Carl runs a successful computer programming business. Pete works for a landscaping company. Over the years, Pete has had some challenges financially, but has been able to support his family.

Read: Bad estate planning burns inheritance

Throughout the years, Pete has spent a considerable amount of time with his father helping with day-to-day needs. While Carl would have loved to do the same, proximity did not allow it – Carl lived in Guelph, while Alex and Pete lived in Toronto.

In reviewing his estate plan, recognizing Pete’s financial challenges, Alex decided that he wanted to leave his $410,000 RRSP to Pete and took the necessary steps to ensure that Pete was named sole beneficiary on his RRSP contract.


(Note: In Quebec, it is generally not possible to name beneficiaries on RRSP or RRIF applications. RRSP and RRIF assets generally flow through the estate of the deceased and are governed by the terms of the deceased’s will.)

Wanting to leave assets for Carl as well, Alex named Carl executor and sole beneficiary of his estate with the intention of leaving his non-registered investment account to Carl at death.

Shortly after revising his estate plan, Alex died. Did Alex achieve his objective of leaving the bulk of his assets to Pete while, at the same time, ensuring the availability of an inheritance for Carl?

Let’s review the tax implications that resulted from Alex’s death. When an RRSP annuitant dies, unless the RRSP beneficiary is a “qualified beneficiary” (ie. spouse, common-law partner or financially dependent child or grandchild), the RRSP annuitant is deemed to have sold his/her RRSP just before death, resulting in a taxable income inclusion for the deceased for the year of death.

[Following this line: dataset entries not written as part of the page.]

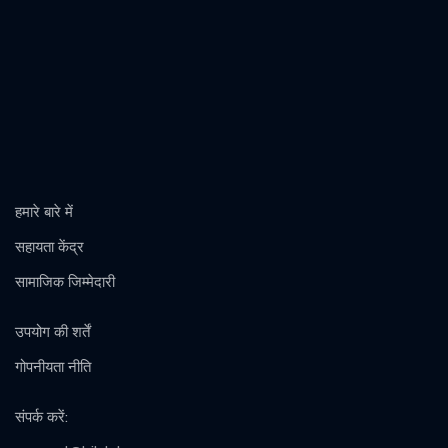
हमारे बारे में
सहायता केंद्र
सामाजिक जिम्मेदारी
उपयोग की शर्तें
गोपनीयता नीति
संपर्क करें
: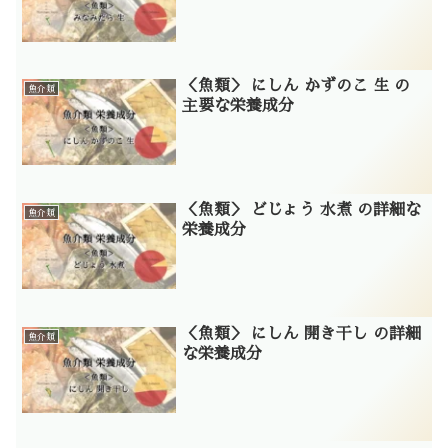
＜魚類＞ にしん かずのこ 生 の
魚介類
主要な栄養成分
＜魚類＞ どじょう 水煮 の詳細な
魚介類
栄養成分
＜魚類＞ にしん 開き干し の詳細
魚介類
な栄養成分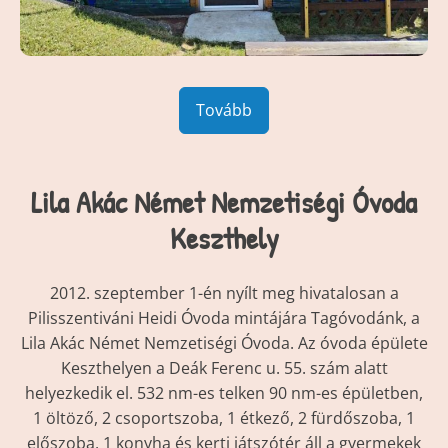
Tovább
Lila Akác Német Nemzetiségi Óvoda
Keszthely
2012. szeptember 1-én nyílt meg hivatalosan a
Pilisszentiváni Heidi Óvoda mintájára Tagóvodánk, a
Lila Akác Német Nemzetiségi Óvoda. Az óvoda épülete
Keszthelyen a Deák Ferenc u. 55. szám alatt
helyezkedik el. 532 nm-es telken 90 nm-es épületben,
1 öltöző, 2 csoportszoba, 1 étkező, 2 fürdőszoba, 1
előszoba, 1 konyha és kerti játszótér áll a gyermekek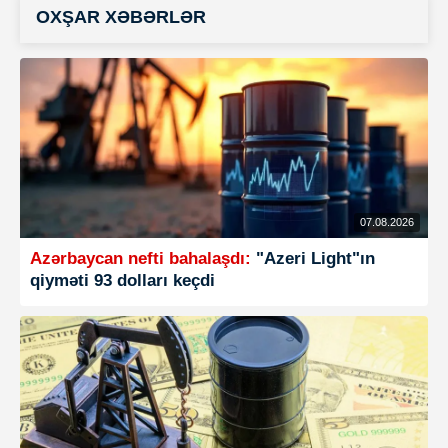
OXŞAR XƏBƏRLƏR
07.08.2026
Azərbaycan nefti bahalaşdı:
"Azeri Light"ın
qiyməti 93 dolları keçdi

Read: Estate planning for blended families

The income inclusion generally equals the fair market value (FMV) of the RRSP at the time of death. Similar rules apply for RRIFs. Tax resulting from this event would be a liability of the deceased’s estate to be funded by assets of the estate. This can present challenges for beneficiaries of the deceased’s estate as their inheritances would be reduced to account for this debt even though the full value of the RRSP would be paid directly to beneficiaries named on the RRSP contract.

In Alex’s case, since his RRSP had a value of $410,000 at the time of his death, there was an income inclusion of $410,000 on Alex’s final tax return. Because his RRSP beneficiary (Pete) was not a qualified beneficiary, there was no opportunity for a tax-deferred rollover. As the majority of Alex’s income inclusion was subject to tax at 46%, a tax liability of approximately $188,000 in respect of the RRSP resulted. Alex’s estate was responsible for funding this liability to the fullest extent possible – even though it meant the elimination of Carl’s inheritance. Because the value of Alex’s estate at the time of death was $105,000, and because all debts (including income tax) must be paid before any excess is paid to beneficiaries of a deceased’s estate, the full value of Alex’s estate ($105,000) was used to fund the tax liability of his RRSP and other income in the year of death, reducing Carl’s inheritance to zero.